Change in tactics: Police trade talk for rapid response

After Columbine, police in Colorado and elsewhere are rethinking how to deal with a shooting in progress.

The suspects are armed. The police are called. To save lives, the time-honored strategy for the first officers on the scene is "time, talk, and tactics."

But last year's shooting spree at Columbine High School is causing police in Colorado - and across much of the nation - to rethink the conventional wisdom of "buying time." In that tragic sequence of events, the two young gunmen killed 13 students and wounded 21 others within 16 minutes of opening fire.

As a result, police training and policy are undergoing a significant but controversial shift. Instead of being taught to wait for the SWAT team to arrive, street officers are receiving the training and weaponry to take immediate action during incidents that clearly involve suspects' use of deadly force.

"Columbine was a seminal event," says Chief Ron Sloan of the Arvada, Colo., police department. "You had two individuals intent on killing as many people as possible.... It kind of shattered our innocence: The unthinkable now is thinkable."

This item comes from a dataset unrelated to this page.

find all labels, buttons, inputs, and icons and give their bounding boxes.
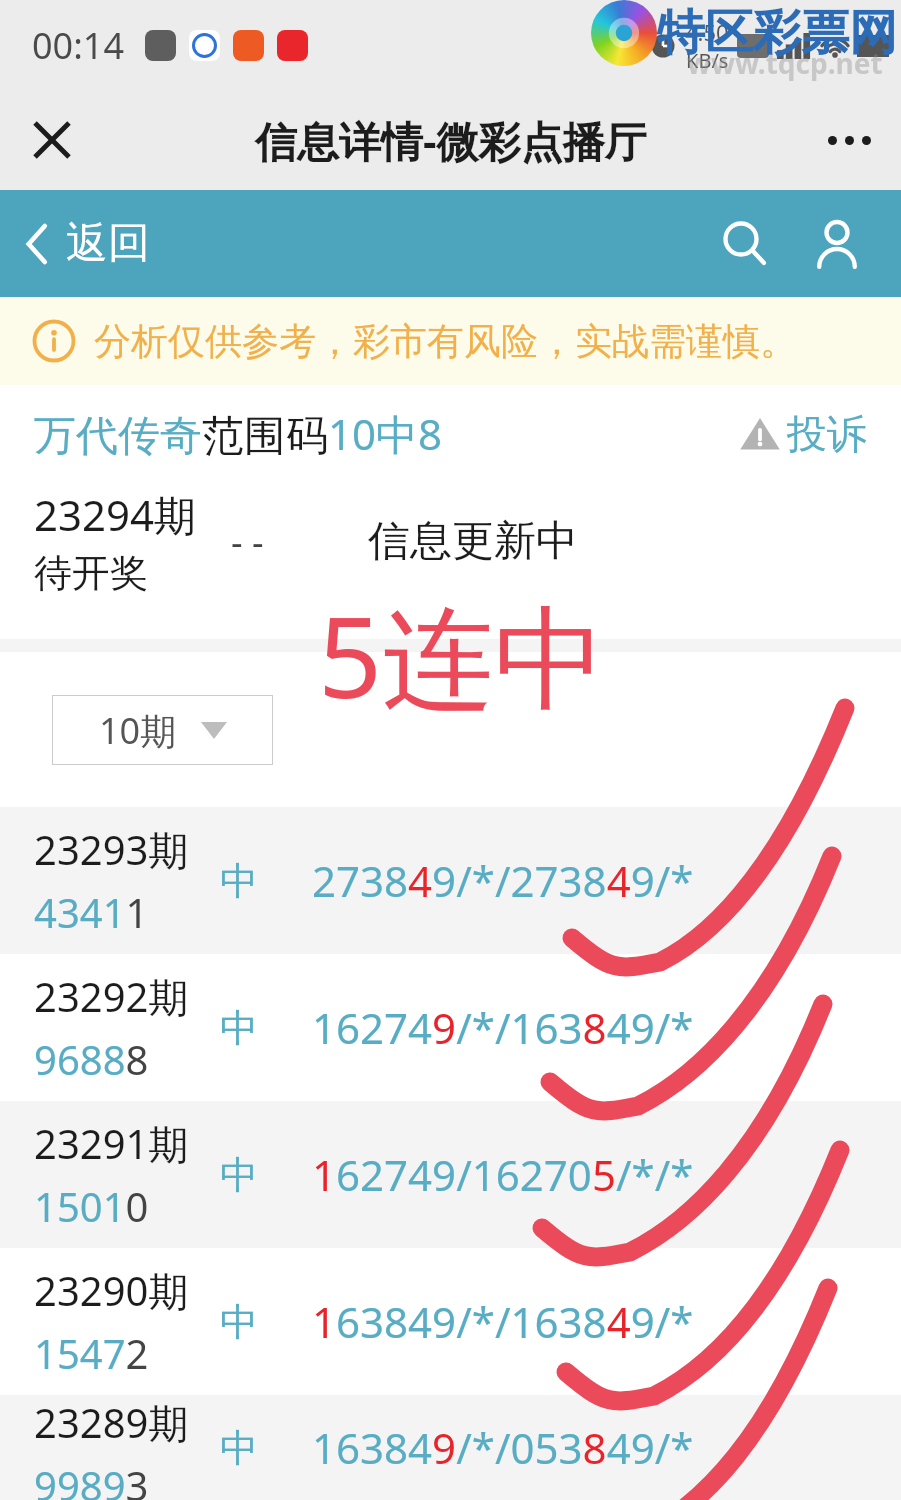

Standard issue: semiautomatic rifles

Under the new "rapid deployment" approach, police in Arvada, just west of Denver, are being trained to take charge if they arrive at a scene of a shooting in progress. They will carry AR-15 semiautomatic rifles and be equipped with ballistic helmets and vests - in hope of ending any mass shooting before additional lives are lost.

"We're talking about street-ready cops having the equipment and training necessary to respond immediately," says Arvada Deputy Chief Ted Mink. "Law enforcement can't afford to sit back on its heels. It's all about public safety."

Since Columbine, countless police departments nationwide have taken similar steps. "In every place that I'm aware of, there has been a profound shift," says David Klinger, a criminologist at the University of Missouri in St. Louis. "They have instituted a far higher level than ever before of training for officers to respond to an active shooting. Columbine was the catalyst, without a doubt."

The rapid-deployment concept itself isn't new. Organizations such as the International Association of Chiefs of Police (IACP) have offered training on the technique since the mid-1990s.

But Maj. Steve Ijames, operations commander for the Springfield Police Department in Missouri and an IACP instructor, says demand for his rapid-deployment classes increased dramatically after Columbine. Although similar events predated Columbine, it has become a watershed for law-enforcement agencies, who began to confront the reality that they too might face such an incident.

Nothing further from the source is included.